Exercise brief: Determine which lines of the records include the word "como", and copy them.

######

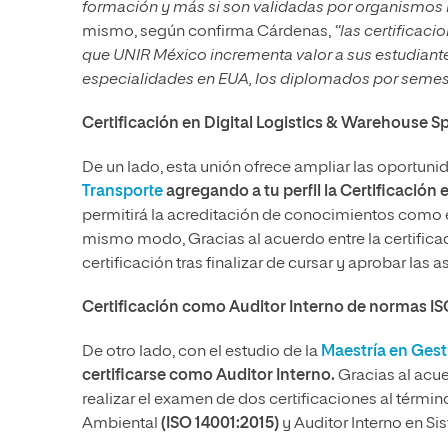
formación y más si son validadas por organismos
mismo, según confirma Cárdenas,
“las certificaci
que UNIR México incrementa valor a sus estudiante
especialidades en EUA, los diplomados por semest
Certificación en Digital Logistics & Warehouse Sp
De un lado, esta unión ofrece ampliar las oportuni
Transporte
agregando a tu perfil la Certificación 
permitirá la acreditación de conocimientos como es
mismo modo, Gracias al acuerdo entre la certificad
certificación tras finalizar de cursar y aprobar las 
Certificación como Auditor Interno de normas I
De otro lado, con el estudio de la
Maestría en Gest
certificarse como Auditor Interno.
Gracias al acu
realizar el examen de dos certificaciones al térmi
Ambiental
(ISO 14001:2015)
y Auditor Interno en S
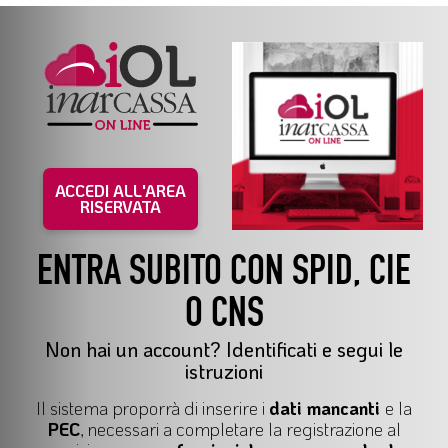
ACCEDI ALL'AREA
RISERVATA
ENTRA SUBITO CON SPID, CIE
O CNS
Non hai un account? Identificati e segui le
istruzioni
Il
sistema proporrà di inserire i
dati mancanti
e la
PEC
, necessari a completare la registrazione al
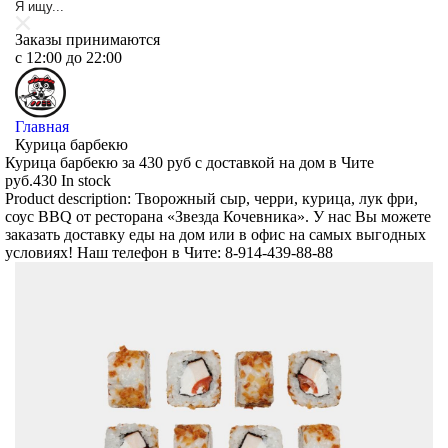
Заказы принимаются
c 12:00 до 22:00
Главная
Курица барбекю
Курица барбекю за 430 руб с доставкой на дом в Чите
руб.
430
In stock
Product description:
Творожный сыр, черри, курица, лук фри,
соус BBQ от ресторана «Звезда Кочевника». У нас Вы можете
заказать доставку еды на дом или в офис на самых выгодных
условиях! Наш телефон в Чите: 8-914-439-88-88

######

Solution below:
permitirá la acreditación de conocimientos como es
Certificación como Auditor Interno de normas I
certificarse como Auditor Interno.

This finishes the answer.